Idaho Preferred’s “Idaho Farm to Chef Connection” is a special video series featuring chefs from throughout the state of Idaho who are committed to using locally-sourced ingredients from Idaho farm and ranch families.  We are delighted to feature these culinary artists and their farm-to-fork restaurants.

Supporting Local Farms is a Top Priority

We recently met up with Kathy McRae for coffee and conversation on the rooftop patio of her popular diner, Yellow Brick Café, in downtown Twin Falls, Idaho. Yellow Brick serves up wholesome, seasonally inspired breakfasts and lunch plates and a rotating weekend brunch menu. The interior space is bright and airy with warm hues, exposed brick walls and hardwood floors, and an open kitchen that is clean, clean clean…
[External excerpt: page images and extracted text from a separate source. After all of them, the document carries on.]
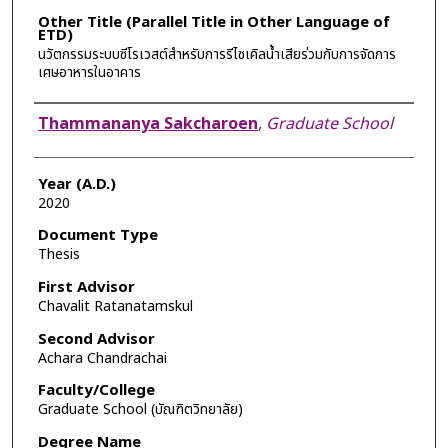
Other Title (Parallel Title in Other Language of
ETD)
นวัตกรรมระบบซีโรเวสต์สำหรับการรีไซเคิลน้ำเสียร่วมกับการจัดการ
เศษอาหารในอาคาร
Author
Thammananya Sakcharoen
,
Graduate School
Year (A.D.)
2020
Document Type
Thesis
First Advisor
Chavalit Ratanatamskul
Second Advisor
Achara Chandrachai
Faculty/College
Graduate School (บัณฑิตวิทยาลัย)
Degree Name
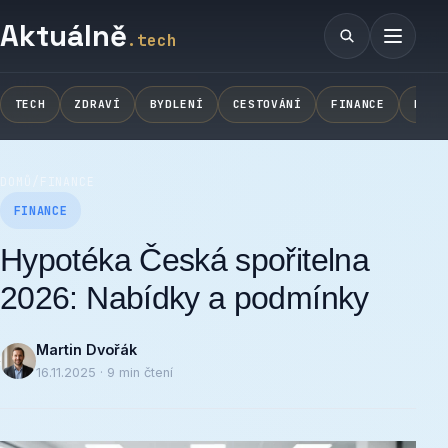
Aktuálně
.tech
Vyhledávání
Menu
TECH
ZDRAVÍ
BYDLENÍ
CESTOVÁNÍ
FINANCE
NOVI
DOMŮ
/
FINANCE
FINANCE
Hypotéka Česká spořitelna
2026: Nabídky a podmínky
Martin Dvořák
16.11.2025 · 9 min čtení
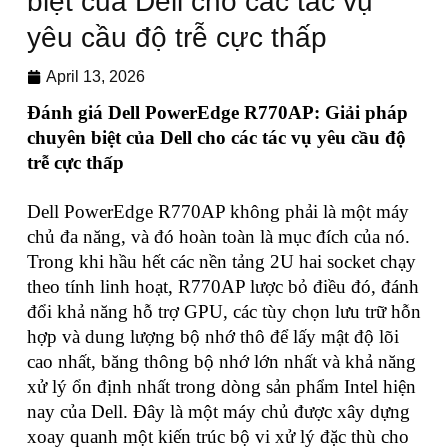
biệt của Dell cho các tác vụ
yêu cầu độ trễ cực thấp
April 13, 2026
Đánh giá Dell PowerEdge R770AP: Giải pháp
chuyên biệt của Dell cho các tác vụ yêu cầu độ
trễ cực thấp
Dell PowerEdge R770AP không phải là một máy
chủ đa năng, và đó hoàn toàn là mục đích của nó.
Trong khi hầu hết các nền tảng 2U hai socket chạy
theo tính linh hoạt, R770AP lược bỏ điều đó, đánh
đổi khả năng hỗ trợ GPU, các tùy chọn lưu trữ hỗn
hợp và dung lượng bộ nhớ thô để lấy mật độ lõi
cao nhất, băng thông bộ nhớ lớn nhất và khả năng
xử lý ổn định nhất trong dòng sản phẩm Intel hiện
nay của Dell. Đây là một máy chủ được xây dựng
xoay quanh một kiến trúc bộ vi xử lý đặc thù cho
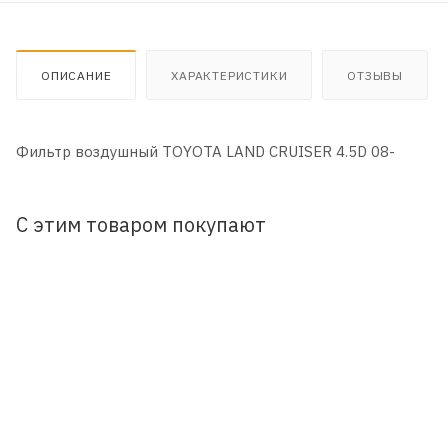
ОПИСАНИЕ
ХАРАКТЕРИСТИКИ
ОТЗЫВЫ
Фильтр воздушный TOYOTA LAND CRUISER 4.5D 08-
С этим товаром покупают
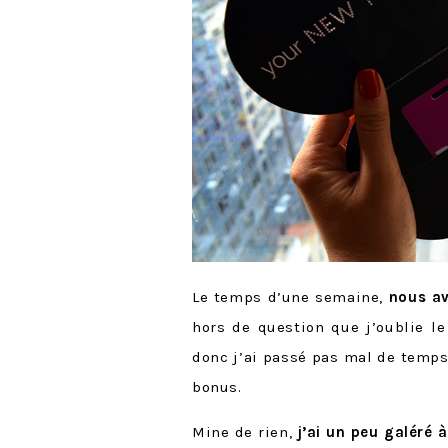
Le temps d’une semaine,
nous av
hors de question que j’oublie le
donc j’ai passé pas mal de temps
bonus.
Mine de rien,
j’ai un peu galéré à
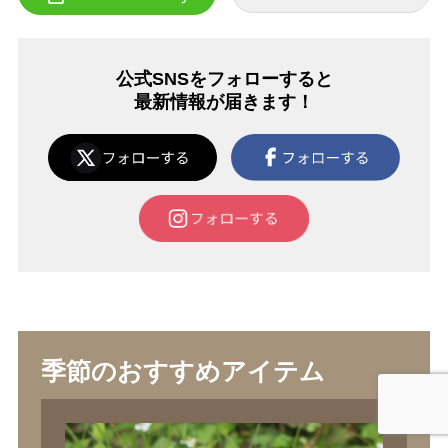
公式SNSをフォローすると
最新情報が届きます！
季節のおすすめアイテム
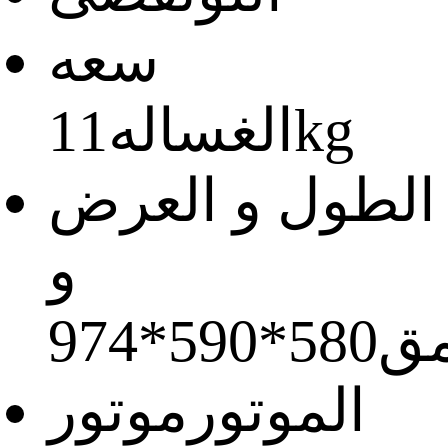
سعه
11kg
الغساله
الطول و العرض
و
مق
580*590*974
الموتور
موتور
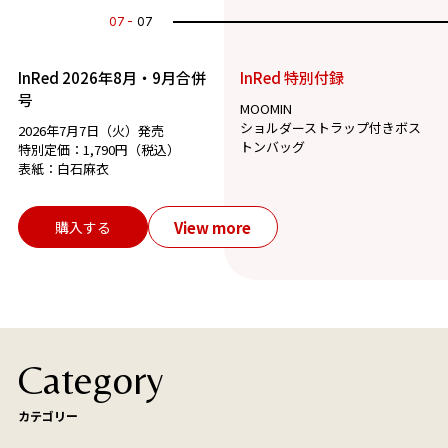
07
07
InRed 2026年8月・9月合併
InRed 特別付録
号
MOOMIN
ショルダーストラップ付きボス
2026年7月7日（火）発売
トンバッグ
特別定価：1,790円（税込）
表紙：白石麻衣
View more
購入する
Category
カテゴリー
Kathy started her cooking career in Sacramento, CA and later worked in kitchens in the Napa Valley region, true ag-inspired foodie communities. When it came time to open her own restaurant, Kathy couldn’t stop thinking about Twin Falls. It had everything she wanted–family roots, a renaissance in downtown revitalization, and most importantly, farm community.

“The original concept was always hyper-seasonal and locally grown food that nourishes people and inspires them to eat healthier.” Kathy says. 

Head Chef, Jimmy Vasquez, sources beef from Krista Huettig of Red Star Ranch and frequently collaborates with Bonnie Peters of Peters Family Farms.  “From a chef’s standpoint, I’m getting a local product that’s just been harvested a day before… a couple hours before… There’s a big difference in taste, a different experience, and as a chef I enjoy having that at my disposal.” he says.

Yellow Brick Café sources its tomatoes, strawberries, greens and peppers from the Peters Family Farm, and at the end of each growing season, Jimmy and Bonnie shift into planning mode. He will hand her a list of ingredients needed to stock the kitchen, which Bonnie appreciates because it helps her plan future crops.

Bonnie is all too eager to experiment growing different varieties for the café. She enjoys trying her hand at new crops and last spring reserved a corner of the garden to plant soybeans for Yellow Brick Cafe’s edamame dish. 


Kathy’s goal is to help inspire and cultivate a culinary community that prioritizes supporting local farms, and she has learned to embrace the reality that sourcing local products is sometimes difficult. “But it is that much more rewarding when we do find the products and producers,” she says. The biggest surprise was finding River Road Farm in nearby Buhl, Idaho, that grows Idaho figs and seven different types of citrus fruits in their greenhouse– fruit that wouldn’t first come to mind when thinking about local Idaho produce.

“We are able to work with all our local producers and ask them to grow things they haven’t before, and that’s where the magic happens…when you meet others who are as excited about food as you are, and you get to do new and exciting things. It forces everyone to grow.”